*What the task requires*: Write out each record below exactly as it appears, with no pictures.

*Exercise data*:

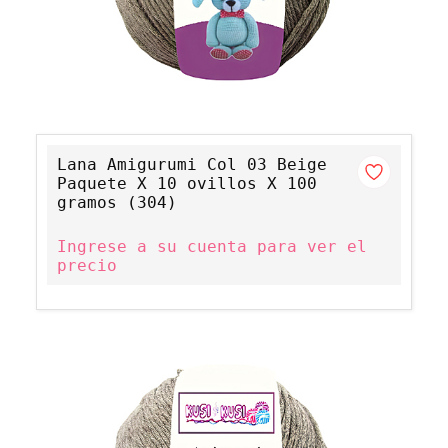
Lana Amigurumi Col 03 Beige
Paquete X 10 ovillos X 100
gramos (304)
Ingrese a su cuenta para ver el
precio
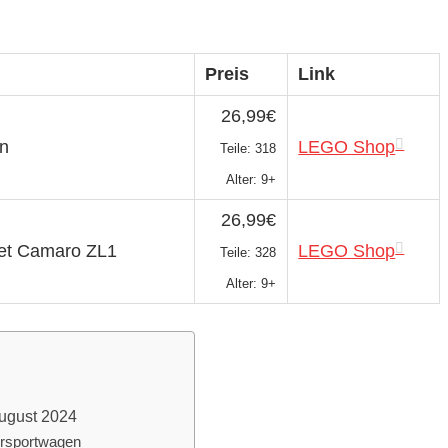
Preis
Link
26,99€
en
LEGO Shop
Teile: 318
Alter: 9+
26,99€
et Camaro ZL1
LEGO Shop
Teile: 328
Alter: 9+
ugust 2024
rsportwagen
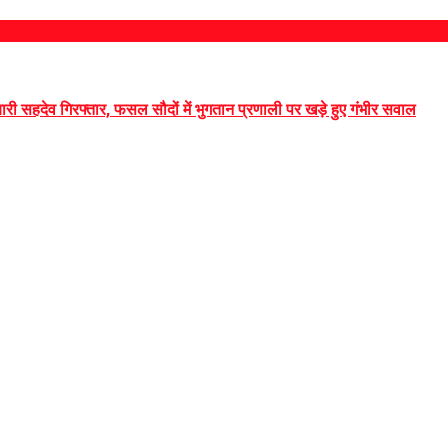
री सहदेव गिरफ्तार, फसल सौदों में भुगतान प्रणाली पर खड़े हुए गंभीर सवाल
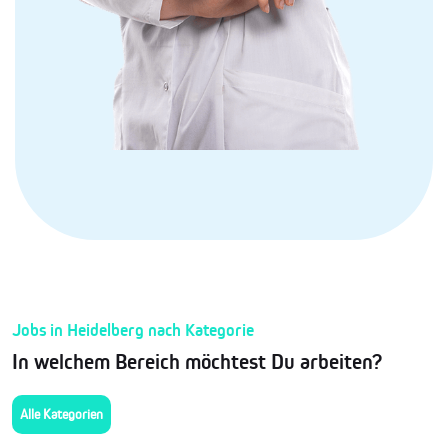
Jobs in Heidelberg nach Kategorie
In welchem Bereich möchtest Du arbeiten?
Alle Kategorien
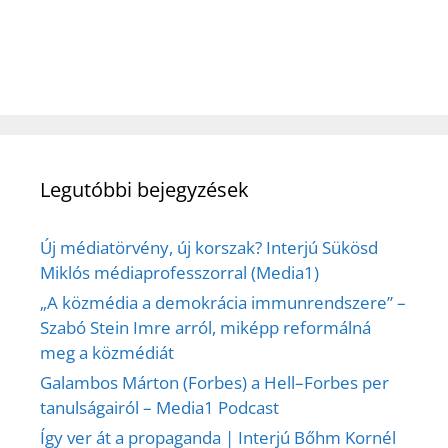
Legutóbbi bejegyzések
Új médiatörvény, új korszak? Interjú Sükösd
Miklós médiaprofesszorral (Media1)
„A közmédia a demokrácia immunrendszere” –
Szabó Stein Imre arról, miképp reformálná
meg a közmédiát
Galambos Márton (Forbes) a Hell–Forbes per
tanulságairól – Media1 Podcast
Így ver át a propaganda | Interjú Bőhm Kornél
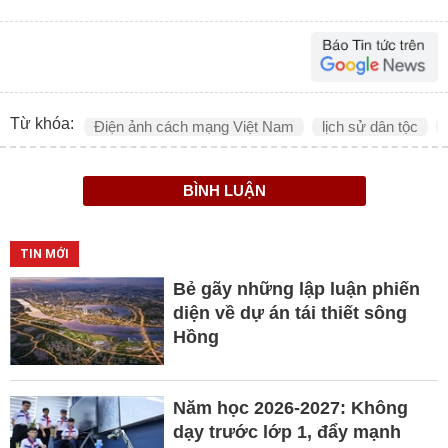
Từ khóa:
Điện ảnh cách mạng Việt Nam
lịch sử dân tộc
BÌNH LUẬN
TIN MỚI
Bẻ gãy những lập luận phiến
diện về dự án tái thiết sông
Hồng
Năm học 2026-2027: Không
dạy trước lớp 1, đẩy mạnh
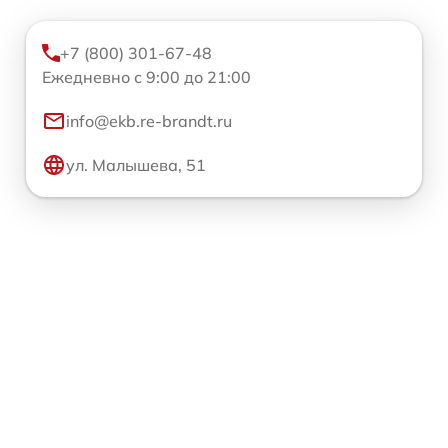
+7 (800) 301-67-48
Ежедневно с 9:00 до 21:00
info@ekb.re-brandt.ru
ул. Малышева, 51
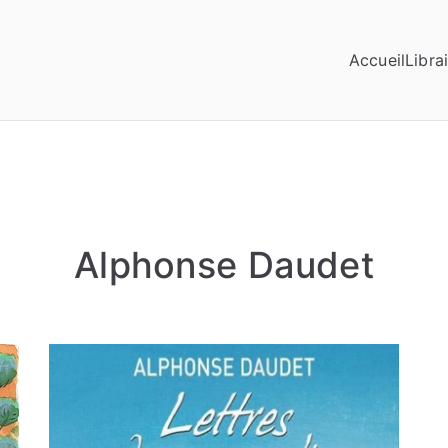
Accueil
Librai
Alphonse Daudet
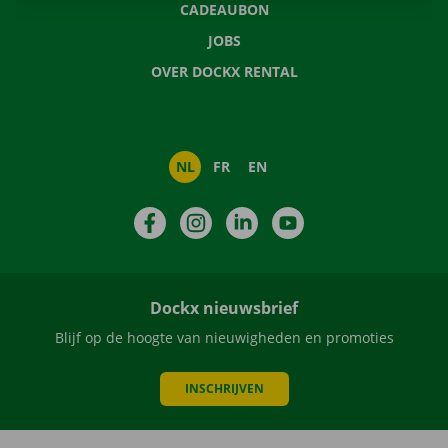
CADEAUBON
JOBS
OVER DOCKX RENTAL
NL
FR
EN
Facebook
Instagram
LinkedIn
YouTube
Dockx nieuwsbrief
Blijf op de hoogte van nieuwigheden en promoties
INSCHRIJVEN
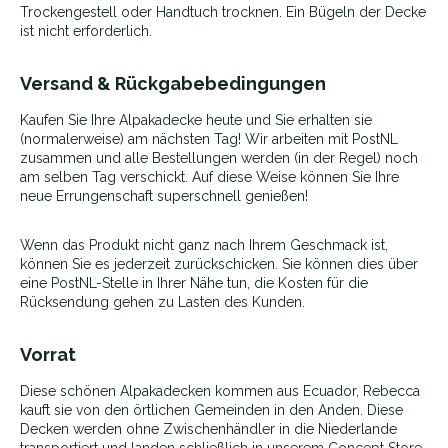
Trockengestell oder Handtuch trocknen. Ein Bügeln der Decke
ist nicht erforderlich.
Versand & Rückgabebedingungen
Kaufen Sie Ihre Alpakadecke heute und Sie erhalten sie
(normalerweise) am nächsten Tag! Wir arbeiten mit PostNL
zusammen und alle Bestellungen werden (in der Regel) noch
am selben Tag verschickt. Auf diese Weise können Sie Ihre
neue Errungenschaft superschnell genießen!
Wenn das Produkt nicht ganz nach Ihrem Geschmack ist,
können Sie es jederzeit zurückschicken. Sie können dies über
eine PostNL-Stelle in Ihrer Nähe tun, die Kosten für die
Rücksendung gehen zu Lasten des Kunden.
Vorrat
Diese schönen Alpakadecken kommen aus Ecuador, Rebecca
kauft sie von den örtlichen Gemeinden in den Anden. Diese
Decken werden ohne Zwischenhändler in die Niederlande
transportiert und landen schließlich in unserem Concept Store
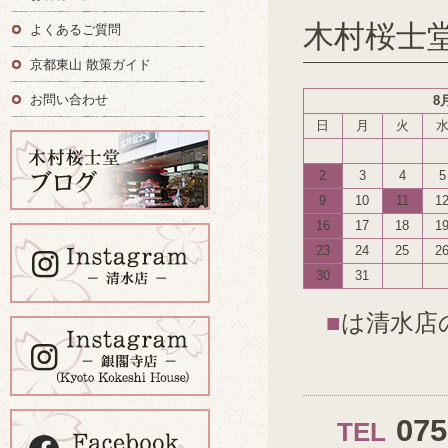
木村桜士
よくあるご質問
京都東山 散策ガイド
お問い合わせ
8
日
月
火
2
3
4
5
9
10
11
1
16
17
18
1
23
24
25
2
30
31
■
は清水店
07
TEL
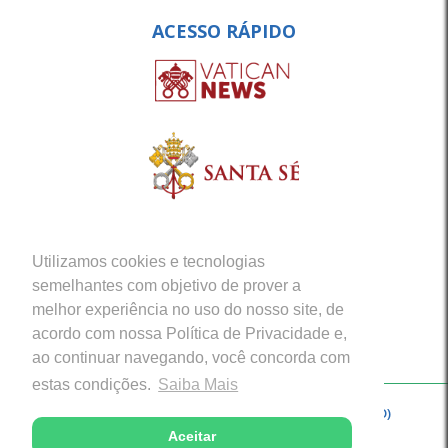
ACESSO RÁPIDO
Utilizamos cookies e tecnologias
semelhantes com objetivo de prover a
melhor experiência no uso do nosso site, de
acordo com nossa Política de Privacidade e,
ao continuar navegando, você concorda com
estas condições.
Saiba Mais
Copyright © 2026 - Arquidiocese de Porto Velho (RO)
Aceitar
Desenvolvido com excelência por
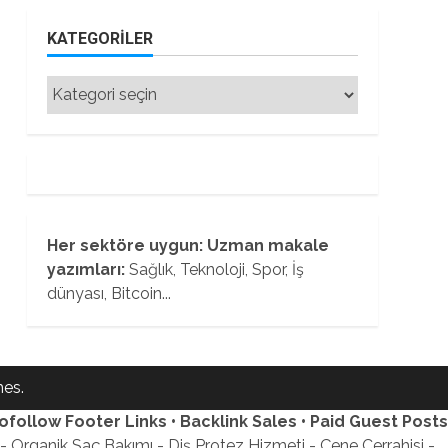
KATEGORILER
Kategoriler
Her sektöre uygun: Uzman makale
yazımları:
Sağlık, Teknoloji, Spor, İş
dünyası, Bitcoin...
es.
ofollow Footer Links • Backlink Sales • Paid Guest Posts
 Organik Saç Bakımı - Diş Protez Hizmeti - Çene Cerrahisi -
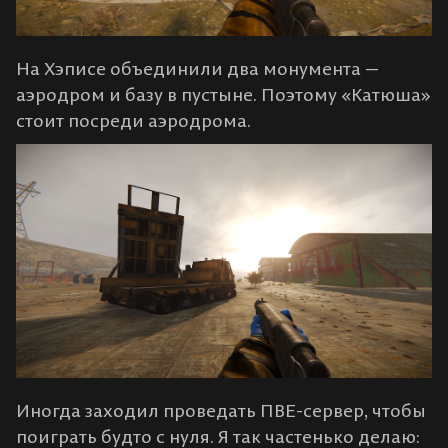
На Хэписе объединили два монумента —
аэродром и базу в пустыне. Поэтому «Катюша»
стоит посреди аэродрома.
Иногда заходил проведать ПВЕ-сервер, чтобы
поиграть будто с нуля. Я так частенько делаю:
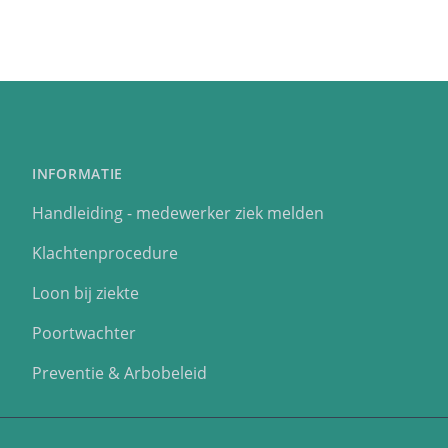
INFORMATIE
Handleiding - medewerker ziek melden
Klachtenprocedure
Loon bij ziekte
Poortwachter
Preventie & Arbobeleid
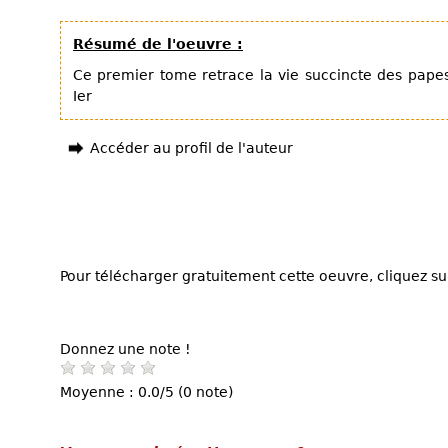
Résumé de l'oeuvre :
Ce premier tome retrace la vie succincte des papes
Ier
Accéder au profil de l'auteur
Pour télécharger gratuitement cette oeuvre, cliquez sur
Donnez une note !
Moyenne : 0.0/5 (0 note)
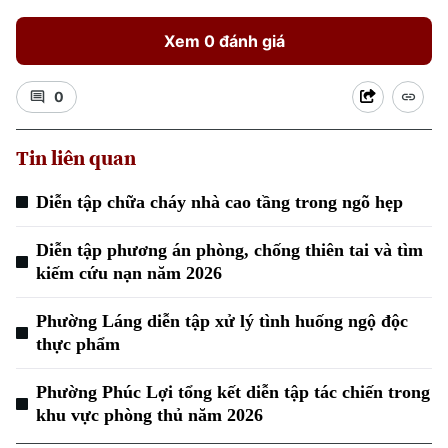
Xem 0 đánh giá
0
Tin liên quan
Xu hướng
Diễn tập chữa cháy nhà cao tầng trong ngõ hẹp
Diễn tập phương án phòng, chống thiên tai và tìm
kiếm cứu nạn năm 2026
Phường Láng diễn tập xử lý tình huống ngộ độc
thực phẩm
Phường Phúc Lợi tổng kết diễn tập tác chiến trong
khu vực phòng thủ năm 2026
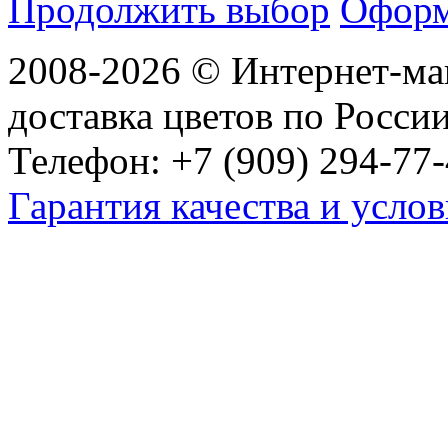
Продолжить выбор
Оформ
2008-2026 © Интернет-маг
доставка цветов по Росси
Телефон: +7 (909) 294-77-
Гарантия качества и услов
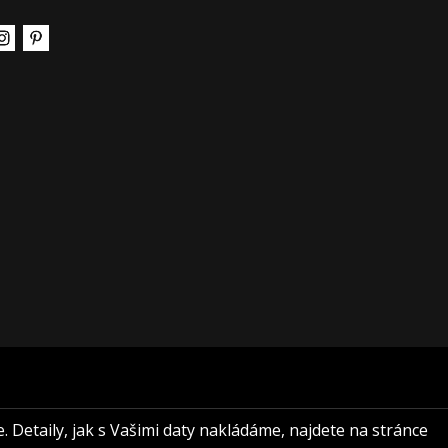
e. Detaily, jak s Vašimi daty nakládáme, najdete na stránce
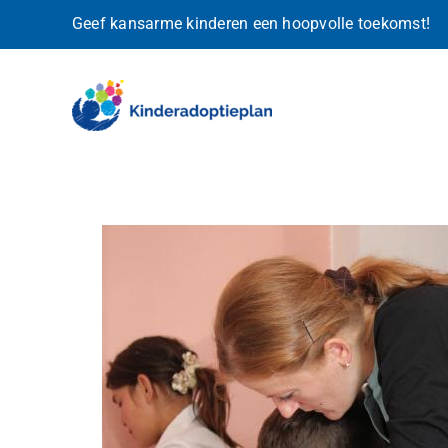
Ga
Geef kansarme kinderen een hoopvolle toekomst!
naar
inhoud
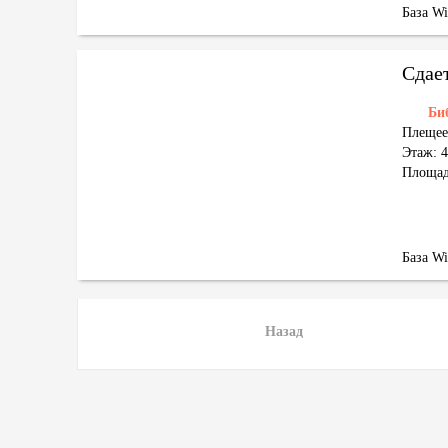
База W
Сдае
Би
Плещее
Этаж: 4
Площад
База W
Назад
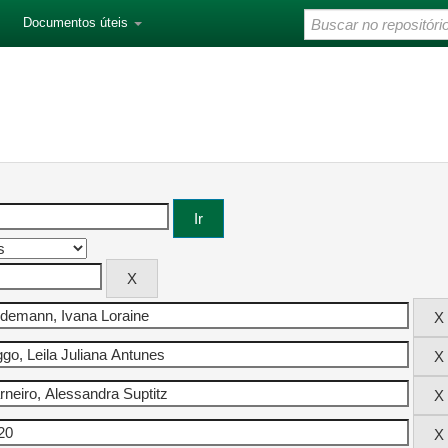
Documentos úteis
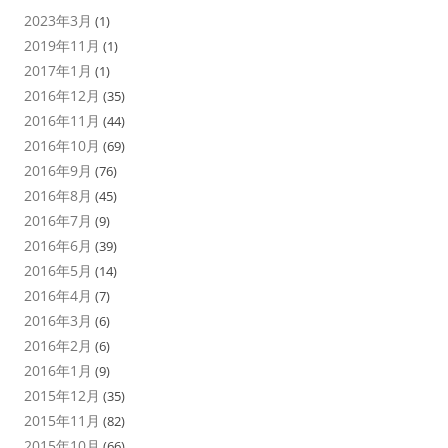
2023年3月
(1)
2019年11月
(1)
2017年1月
(1)
2016年12月
(35)
2016年11月
(44)
2016年10月
(69)
2016年9月
(76)
2016年8月
(45)
2016年7月
(9)
2016年6月
(39)
2016年5月
(14)
2016年4月
(7)
2016年3月
(6)
2016年2月
(6)
2016年1月
(9)
2015年12月
(35)
2015年11月
(82)
2015年10月
(66)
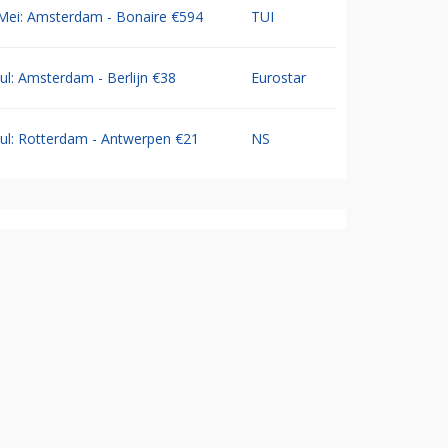
Mei: Amsterdam - Bonaire €594
TUI
Jul: Amsterdam - Berlijn €38
Eurostar
Jul: Rotterdam - Antwerpen €21
NS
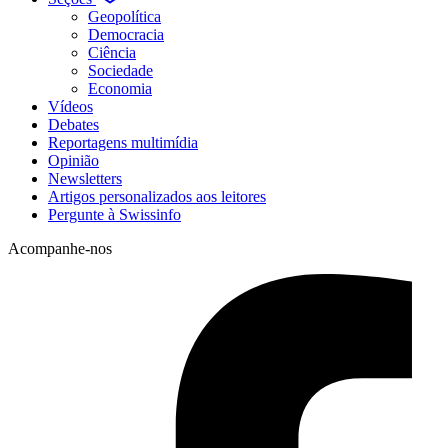
Geopolítica
Democracia
Ciência
Sociedade
Economia
Vídeos
Debates
Reportagens multimídia
Opinião
Newsletters
Artigos personalizados aos leitores
Pergunte à Swissinfo
Acompanhe-nos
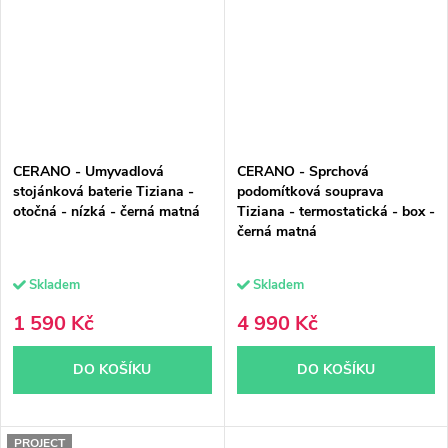
CERANO - Umyvadlová
CERANO - Sprchová
stojánková baterie Tiziana -
podomítková souprava
otočná - nízká - černá matná
Tiziana - termostatická - box -
černá matná
Skladem
Skladem
1 590 Kč
4 990 Kč
DO KOŠÍKU
DO KOŠÍKU
PROJECT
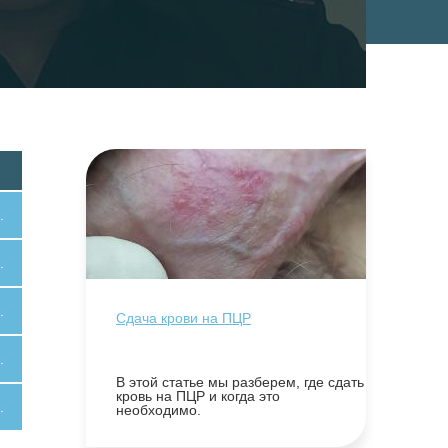
.
.
.
Сдача крови на ПЦР
.
В этой статье мы разберем, где сдать
кровь на ПЦР и когда это
.
необходимо.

*Solution for this exercise*:
Lana Amigurumi Col 03 Beige
Paquete X 10 ovillos X 100
gramos (304)
Ingrese a su cuenta para ver el
precio
Preis
Link
26,99€
en
LEGO Shop
Teile: 318
Alter: 9+
26,99€
et Camaro ZL1
LEGO Shop
Teile: 328
Alter: 9+
ugust 2024
rsportwagen
री सहदेव गिरफ्तार, फसल सौदों में भुगतान प्रणाली पर खड़े हुए गंभीर सवाल
Jobs in Heidelberg nach Kategorie
In welchem Bereich möchtest Du arbeiten?
Alle Kategorien
Legutóbbi bejegyzések
Új médiatörvény, új korszak? Interjú Sükösd
Miklós médiaprofesszorral (Media1)
„A közmédia a demokrácia immunrendszere” –
Szabó Stein Imre arról, miképp reformálná
meg a közmédiát
Galambos Márton (Forbes) a Hell–Forbes per
tanulságairól – Media1 Podcast
Így ver át a propaganda | Interjú Bőhm Kornél
Từ khóa:
Điện ảnh cách mạng Việt Nam
lịch sử dân tộc
BÌNH LUẬN
TIN MỚI
Bẻ gãy những lập luận phiến
diện về dự án tái thiết sông
Hồng
Năm học 2026-2027: Không
dạy trước lớp 1, đẩy mạnh
+7 (800) 301-67-48
Ежедневно с 9:00 до 21:00
info@ekb.re-brandt.ru
ул. Малышева, 51
Accueil
Librai
Alphonse Daudet
CADEAUBON
JOBS
OVER DOCKX RENTAL
NL
FR
EN
Facebook
Instagram
LinkedIn
YouTube
Dockx nieuwsbrief
Blijf op de hoogte van nieuwigheden en promoties
INSCHRIJVEN
Trockengestell oder Handtuch trocknen. Ein Bügeln der Decke
ist nicht erforderlich.
Versand & Rückgabebedingungen
Kaufen Sie Ihre Alpakadecke heute und Sie erhalten sie
(normalerweise) am nächsten Tag! Wir arbeiten mit PostNL
zusammen und alle Bestellungen werden (in der Regel) noch
am selben Tag verschickt. Auf diese Weise können Sie Ihre
neue Errungenschaft superschnell genießen!
Wenn das Produkt nicht ganz nach Ihrem Geschmack ist,
können Sie es jederzeit zurückschicken. Sie können dies über
eine PostNL-Stelle in Ihrer Nähe tun, die Kosten für die
Rücksendung gehen zu Lasten des Kunden.
Vorrat
Diese schönen Alpakadecken kommen aus Ecuador, Rebecca
kauft sie von den örtlichen Gemeinden in den Anden. Diese
Decken werden ohne Zwischenhändler in die Niederlande
transportiert und landen schließlich in unserem Concept Store
木村桜士
よくあるご質問
京都東山 散策ガイド
お問い合わせ
8
日
月
火
2
3
4
5
9
10
11
1
16
17
18
1
23
24
25
2
30
31
■
は清水店
07
TEL
ACESSO RÁPIDO
Utilizamos cookies e tecnologias
semelhantes com objetivo de prover a
melhor experiência no uso do nosso site, de
acordo com nossa Política de Privacidade e,
ao continuar navegando, você concorda com
estas condições.
Saiba Mais
Copyright © 2026 - Arquidiocese de Porto Velho (RO)
Aceitar
Desenvolvido com excelência por
KATEGORILER
Kategoriler
Her sektöre uygun: Uzman makale
yazımları:
Sağlık, Teknoloji, Spor, İş
dünyası, Bitcoin...
es.
ofollow Footer Links • Backlink Sales • Paid Guest Posts
 Organik Saç Bakımı - Diş Protez Hizmeti - Çene Cerrahisi -
На Хэписе объединили два монумента —
аэродром и базу в пустыне. Поэтому «Катюша»
стоит посреди аэродрома.
Иногда заходил проведать ПВЕ-сервер, чтобы
поиграть будто с нуля. Я так частенько делаю:
INFORMATIE
Handleiding - medewerker ziek melden
Klachtenprocedure
Loon bij ziekte
Poortwachter
Preventie & Arbobeleid
Résumé de l'oeuvre :
Ce premier tome retrace la vie succincte des papes
Ier
Accéder au profil de l'auteur
Pour télécharger gratuitement cette oeuvre, cliquez sur
Donnez une note !
Moyenne : 0.0/5 (0 note)
Xem 0 đánh giá
0
Tin liên quan
Xu hướng
Diễn tập chữa cháy nhà cao tầng trong ngõ hẹp
Diễn tập phương án phòng, chống thiên tai và tìm
kiếm cứu nạn năm 2026
Phường Láng diễn tập xử lý tình huống ngộ độc
thực phẩm
Phường Phúc Lợi tổng kết diễn tập tác chiến trong
khu vực phòng thủ năm 2026
Продолжить выбор
Оформ
2008-2026 © Интернет-маг
доставка цветов по Росси
Телефон: +7 (909) 294-77-
Гарантия качества и услов
e. Detaily, jak s Vašimi daty nakládáme, najdete na stránce
Ga
Geef kansarme kinderen een hoopvolle toekomst!
naar
inhoud
База W
Сдае
Би
Плещее
Этаж: 4
Площад
База W
Назад
Documentos úteis
2023年3月
(1)
2019年11月
(1)
2017年1月
(1)
2016年12月
(35)
2016年11月
(44)
2016年10月
(69)
2016年9月
(76)
2016年8月
(45)
2016年7月
(9)
2016年6月
(39)
2016年5月
(14)
2016年4月
(7)
2016年3月
(6)
2016年2月
(6)
2016年1月
(9)
2015年12月
(35)
2015年11月
(82)
2015年10月
(66)
Mei: Amsterdam - Bonaire €594
TUI
Jul: Amsterdam - Berlijn €38
Eurostar
Jul: Rotterdam - Antwerpen €21
NS
Geopolítica
Democracia
Ciência
Sociedade
Economia
Vídeos
Debates
Reportagens multimídia
Opinião
Newsletters
Artigos personalizados aos leitores
Pergunte à Swissinfo
Acompanhe-nos
CERANO - Umyvadlová
CERANO - Sprchová
stojánková baterie Tiziana -
podomítková souprava
otočná - nízká - černá matná
Tiziana - termostatická - box -
černá matná
Skladem
Skladem
1 590 Kč
4 990 Kč
DO KOŠÍKU
DO KOŠÍKU
PROJECT
.
.
.
Сдача крови на ПЦР
.
В этой статье мы разберем, где сдать
кровь на ПЦР и когда это
.
необходимо.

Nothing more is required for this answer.